In the Man of Law’s Tale, there is a contrast between the struggling philosophy student and
the greedy lawyer. The lawyer admits that his knowledge has no aim except making him
money. The tale’s “repeated motifs of the sufferings of the high-ranking suggest tragedie in
its non-dramatic Chaucerian form” (1). A large part of the tale is devoted to legal
explanation of the proceedings as well as Biblical verses-the story itself seems to be about
divine intervention when Custance is repeatedly stricken with suffering and yet remains
wholly Christian. The tale is as much a caricature as it is a story encouraging Christian
principles, though this is kept at bay by Chaucer’s inclusion of reminders that the story is
being dictated by a corrupt lawyer.

Chaucer’s societal analysis continues throughout each of the tales-the Friar’s Tale, which
shallowly appears at first to be a moralist Platonic “warning fable,” is actually an appeal to
view the greed of officials as logically resolvable.

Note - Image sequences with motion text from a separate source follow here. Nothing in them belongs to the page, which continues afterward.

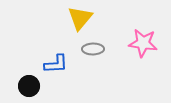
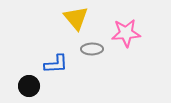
yellow triangle: moved 4 px left; rotated 20 degrees counterclockwise
pink star: moved 17 px left, 10 px up; rotated 12 degrees counterclockwise
gray ellipse: moved 1 px left
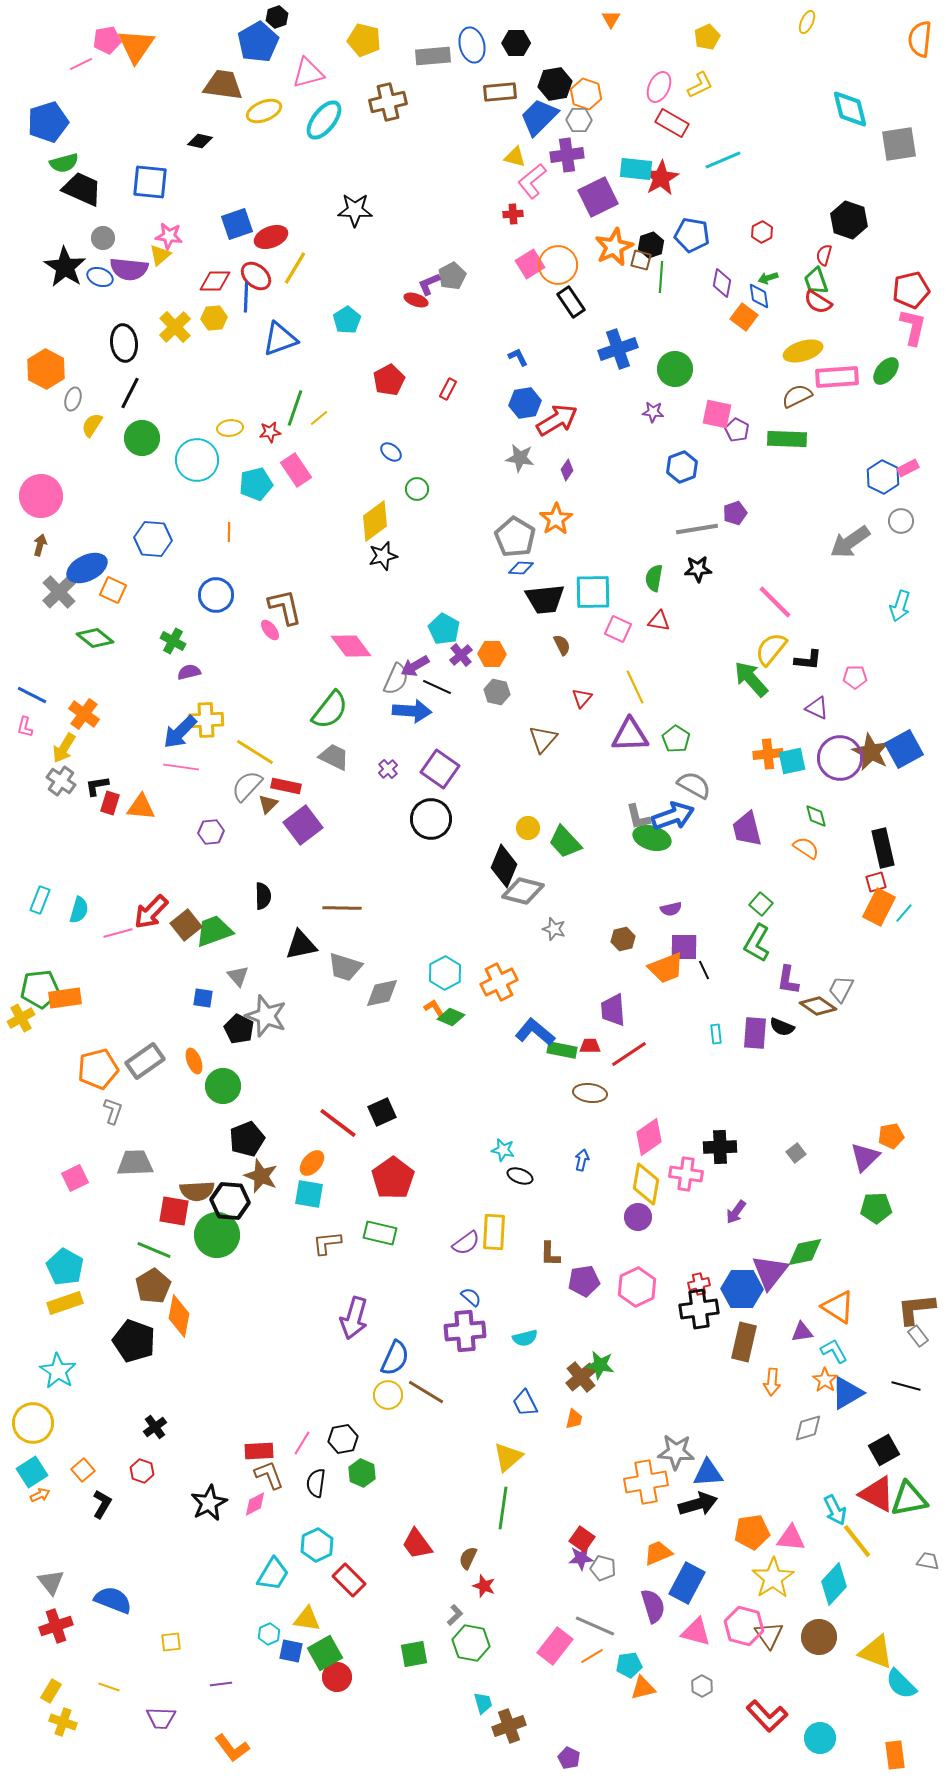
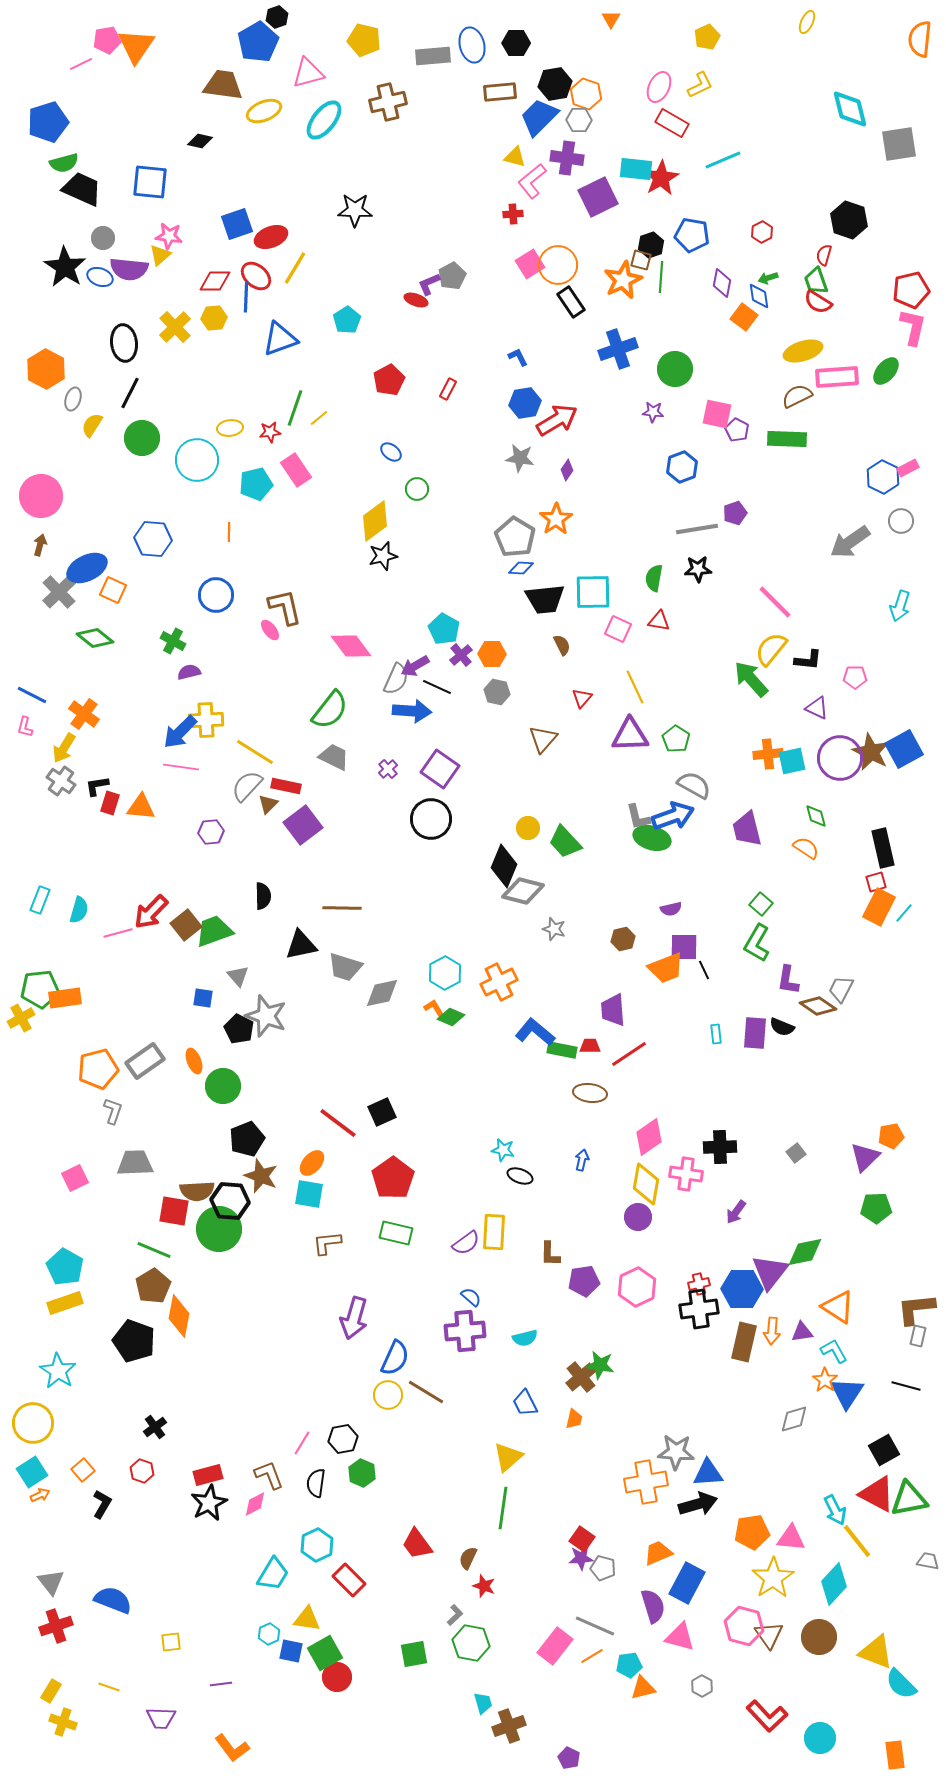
purple cross at (567, 155): moved 3 px down; rotated 16 degrees clockwise
orange star at (614, 247): moved 9 px right, 33 px down
green rectangle at (380, 1233): moved 16 px right
green circle at (217, 1235): moved 2 px right, 6 px up
gray rectangle at (918, 1336): rotated 50 degrees clockwise
orange arrow at (772, 1382): moved 51 px up
blue triangle at (847, 1393): rotated 27 degrees counterclockwise
gray diamond at (808, 1428): moved 14 px left, 9 px up
red rectangle at (259, 1451): moved 51 px left, 24 px down; rotated 12 degrees counterclockwise
pink triangle at (696, 1632): moved 16 px left, 5 px down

The Shipman’s Tale shows that like all
capitalists, thievery, piracy and murder are the shipman’s chief methods of capital gain, and
shows the crumbling of the domestic as a sheer ironic exercise inevitable given the
oppressive social relations between people. One might mistake Chaucer’s criticism and
sarcastic condemnation of the excesses of British culture as genuine attempts to destroy,
rather than alter, the system producing corrupt characters like the summoner, the friar and
the prioress. While the Shipman’s Tale may in fact be a criticism of the values of mercantile
capitalism, it is also more of a criticism of the limits of such commercialism instead of a
condemnation of the system as whole. Readers often fail to see the tree for the forest.

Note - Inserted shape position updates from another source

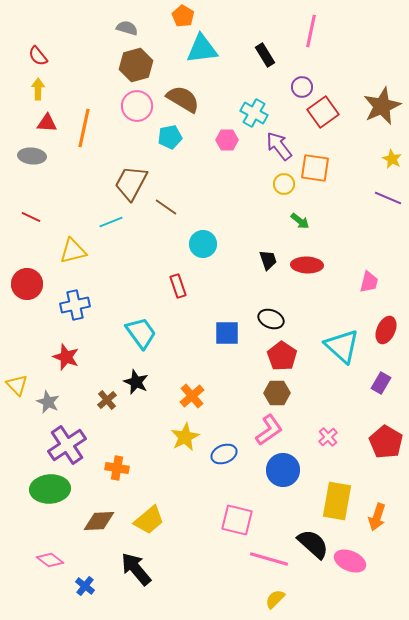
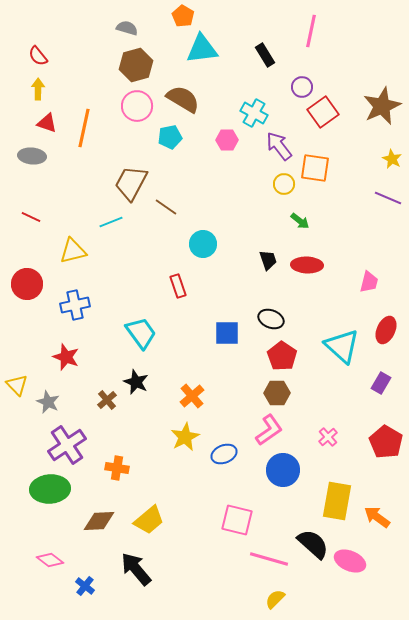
red triangle at (47, 123): rotated 15 degrees clockwise
orange arrow at (377, 517): rotated 108 degrees clockwise
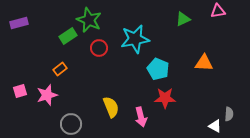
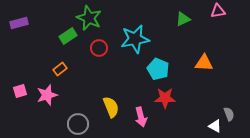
green star: moved 2 px up
gray semicircle: rotated 24 degrees counterclockwise
gray circle: moved 7 px right
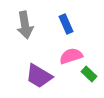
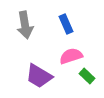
green rectangle: moved 2 px left, 2 px down
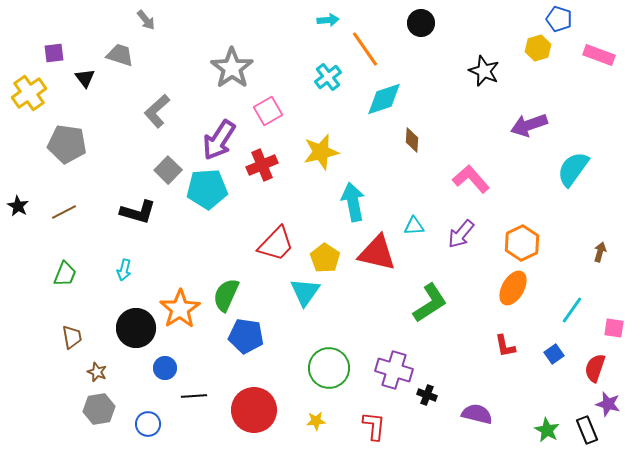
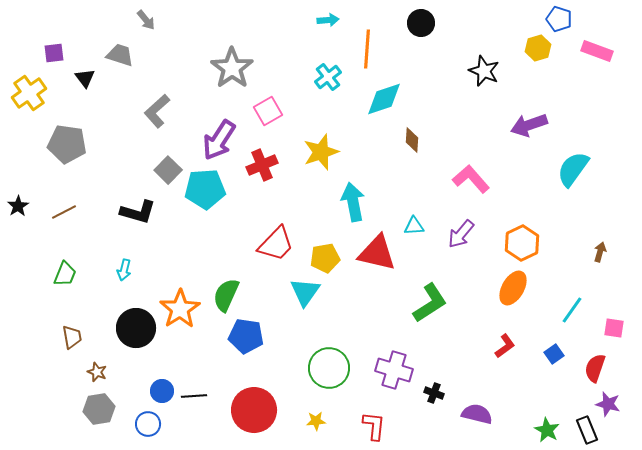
orange line at (365, 49): moved 2 px right; rotated 39 degrees clockwise
pink rectangle at (599, 55): moved 2 px left, 4 px up
yellow star at (321, 152): rotated 6 degrees counterclockwise
cyan pentagon at (207, 189): moved 2 px left
black star at (18, 206): rotated 10 degrees clockwise
yellow pentagon at (325, 258): rotated 28 degrees clockwise
red L-shape at (505, 346): rotated 115 degrees counterclockwise
blue circle at (165, 368): moved 3 px left, 23 px down
black cross at (427, 395): moved 7 px right, 2 px up
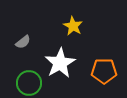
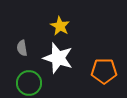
yellow star: moved 13 px left
gray semicircle: moved 1 px left, 6 px down; rotated 119 degrees clockwise
white star: moved 2 px left, 5 px up; rotated 24 degrees counterclockwise
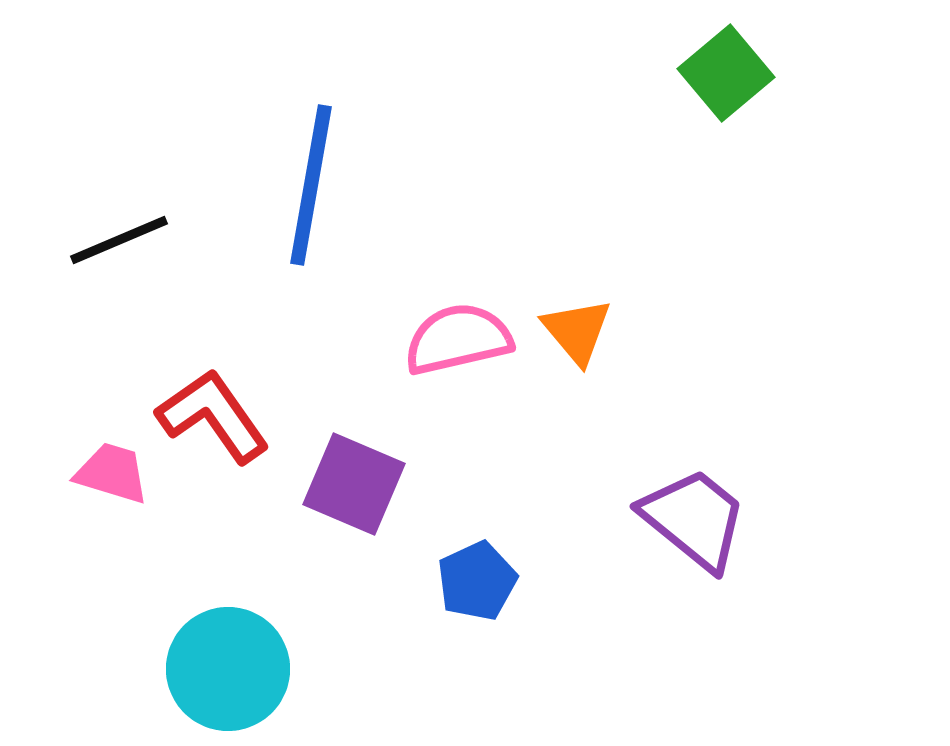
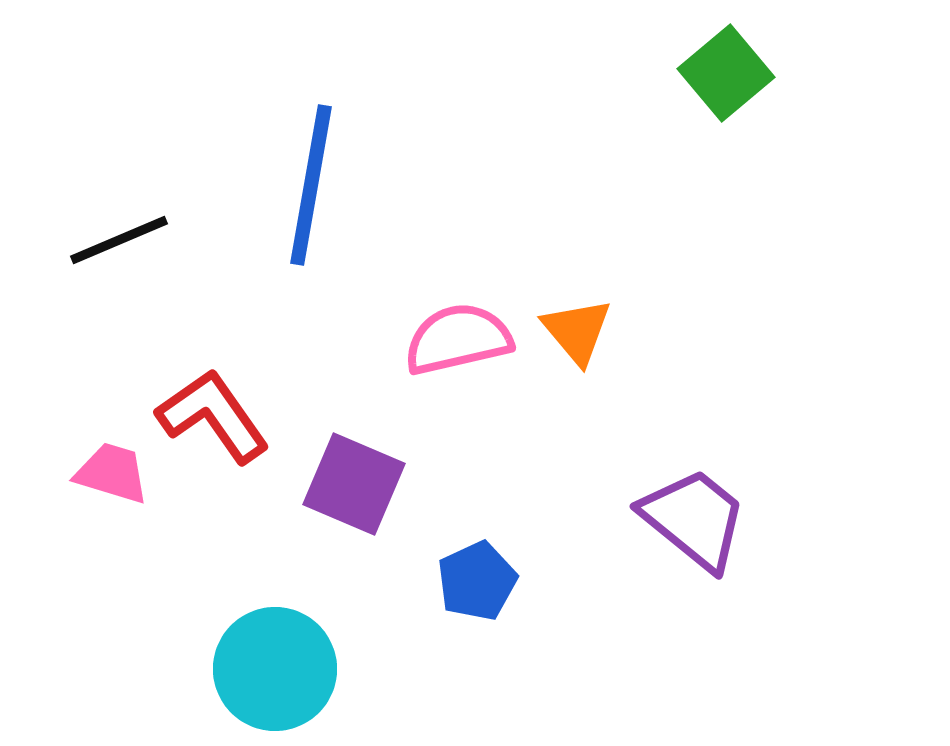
cyan circle: moved 47 px right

Likewise, the famous Wife of Bath’s Tale is a plea for equality on behalf of women, with a
female character giving a reaction to the subjugated and “well-behaved” woman in the man
of law’s story. She says that she has been married five times and, instead of discussing the
honesty and virtue of matrimony and chastity, she turns her tale into a shocking
justification of multiple marriages and multiple sexual partners. This cannot be seen as
anything but a criticism of women’s role in marriage under the feudalist system, where they
were treated much like property instead of reciprocal partners and equals to the men.

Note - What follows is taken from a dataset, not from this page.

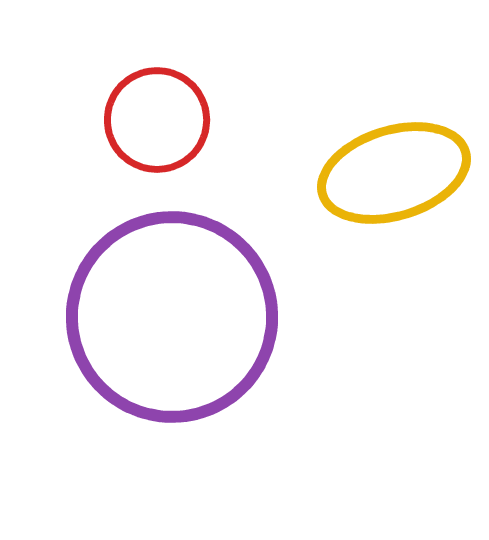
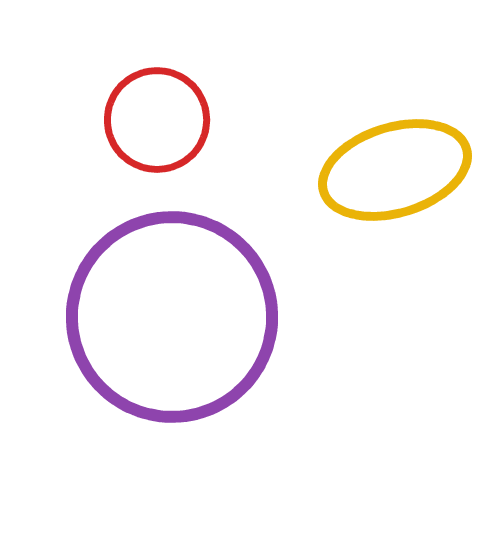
yellow ellipse: moved 1 px right, 3 px up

The progressive elements of Chaucer are frequently used (or rather exploited) by his
western liberal critics, who use such ideas of equal rights and of cutting oneself off from the
past to become a “modern person” as a tool to make his works another simple catalogue of
western liberal anxieties. This is partially true, since the complexities of Chaucer’s historical
context challenged the clergy, class society and medieval imperialist organizations of
Catholic feudalism in general. However, it is exceptional to note that the Canterbury Tales
also serves as a preview of the characteristics of the emerging “modern” bourgeois nation-
state and gives insight to Chaucer’s unique status in elevating it through his fiction.

Works cited:
1) Cooper, Helen. Oxford Guides to Chaucer: The Canterbury Tales. Oxford: Clarendon
Press, 1989.
2) Mann, Jill. Chaucer and Medieval Estates Satire: The Literature of Social Classes and the
General Prologue to the Canterbury Tales. CUP Archive, 1973.
3) J. Carruthers, Mary. “Review: [untitled].” Modern Philology 89(1992): 390-394.
4) Ann Knapp, Peggy. Chaucer and the Social Contest. Routledge, 1990.
5) Patterson, Lee. Chaucer and the Subject of History. University of Wisconsin Press,
1991.¬¬
6) Eagleton, Terry. Criticism and Ideology. 2006. Verso, 1976.